Everyone's a Garanimal

What kind of garanimal are you?

Wednesday, May 31, 2006

$950 For a Puppy?!?

I was watching CBS Morning Show today, when they ran an article about Designing a Cutter Dog. The gist behind the story is the new trend in mixing breeds to come up with the perfect dog. Puggles, a mix of pugs and beagles, were focused on, but they discussed other new breeds as well, including minature St Bernards, Lhasa-poos, and Shitzus mixed breeds. (Think of what the resulting name would be for those dogs!)

The breeder in the article said his puggles sell for $950. However, the article also said that these engineered breeds could go for thousands.

Don't get me wrong. I love puppies, (and kittens, and just about any other animal -- well, at least mammal -- out there.) But when does someone go too far to find a pet?
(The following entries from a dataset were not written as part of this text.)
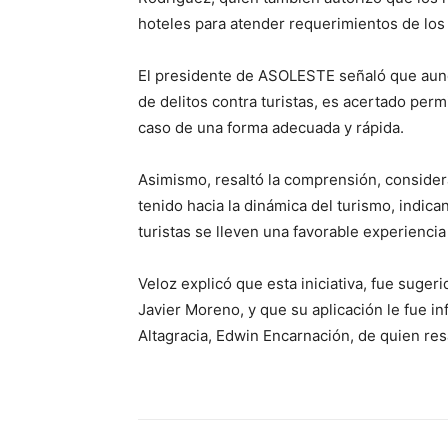
hoteles para atender requerimientos de los 
El presidente de ASOLESTE señaló que aunq
de delitos contra turistas, es acertado per
caso de una forma adecuada y rápida.
Asimismo, resaltó la comprensión, consider
tenido hacia la dinámica del turismo, indic
turistas se lleven una favorable experiencia 
Veloz explicó que esta iniciativa, fue suge
Javier Moreno, y que su aplicación le fue inf
Altagracia, Edwin Encarnación, de quien res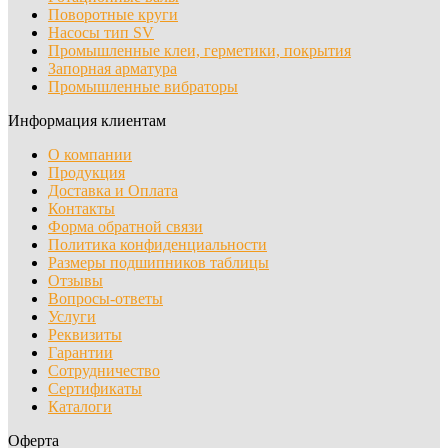
Поворотные круги
Насосы тип SV
Промышленные клеи, герметики, покрытия
Запорная арматура
Промышленные вибраторы
Информация клиентам
О компании
Продукция
Доставка и Оплата
Контакты
Форма обратной связи
Политика конфиденциальности
Размеры подшипников таблицы
Отзывы
Вопросы-ответы
Услуги
Реквизиты
Гарантии
Сотрудничество
Сертификаты
Каталоги
Оферта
When does the pet stop being a pet, and become a social statement?

The article ends with a quote from the breeder, "They gotta be cute or people don't want 'em." So, what happens to the resulting puppies that aren't cute?

My advice? Go to the pound or a rescue organization. You can find just as loveable puppies there, for much cheaper. Just ask my dog, a fellow rescued greyhound.

The Logistician

Logisticians are a sad and embittered race of men who are very much in demand in war, and who sink resentfully into obscurity in peace. They deal only in facts, but must work for men who merchant in theories. They emerge during war because war is very much a fact. They disappear in peace because peace is mostly theory. The people who merchant in theories, and who employ logisticians in war and ignore them in peace, are generals.

Generals are a happily blessed race who radiate confidence and power. They feed only on ambrosia and drink only nectar. In peace, they stride confidently and can invade a world simply by sweeping their hands grandly over a map, pointing their fingers decisively up terrain corridors, and blocking defiles and obstacles with the sides of their hands. In war, they must stride more slowly because each general has a logistician riding on his back and he knows that, at any moment, the logistician may lean forward and whisper: "No, you can't do that." Generals fear logisticians in war and in peace, generals try to forget logisticians.

Romping along beside generals are strategists and tacticians. Logisticians despise strategists and tacticians. Strategists and tacticians do not know about logisticians until they grow to become generals--which they usually do.

Sometimes a logistician becomes a general. If he does, he must associate with generals whom he hates; he has a retinue of strategists and tacticians whom he despises; and, on his back, is a logistician whom he fears. This is why logisticians who become generals always have ulcers and cannot eat their ambrosia.

Author Unknown

Quoted in 2005 at both The Professor's Lecture Notes and Iraq Now . I ran across the quote when blog surfing. It's an old quote but still applicable today.

"Your Such a Strange Garanimal"

Many years ago when I attended college, one of my roomates always use to call people garanimals. At the time, I didn't think too much of it, but as they years progressed, I noticed that everyone is a garanimal in their own right. Being a garanimal is neither good nor bad -- although I would admit that some garanimals are good, while others are not. Instead, it is what you make of it. Live your eccentricities.... Revel in your differences.

In the end, all that we can do is live our own lives. And perhaps, we can hope to find the garanimal who completes us.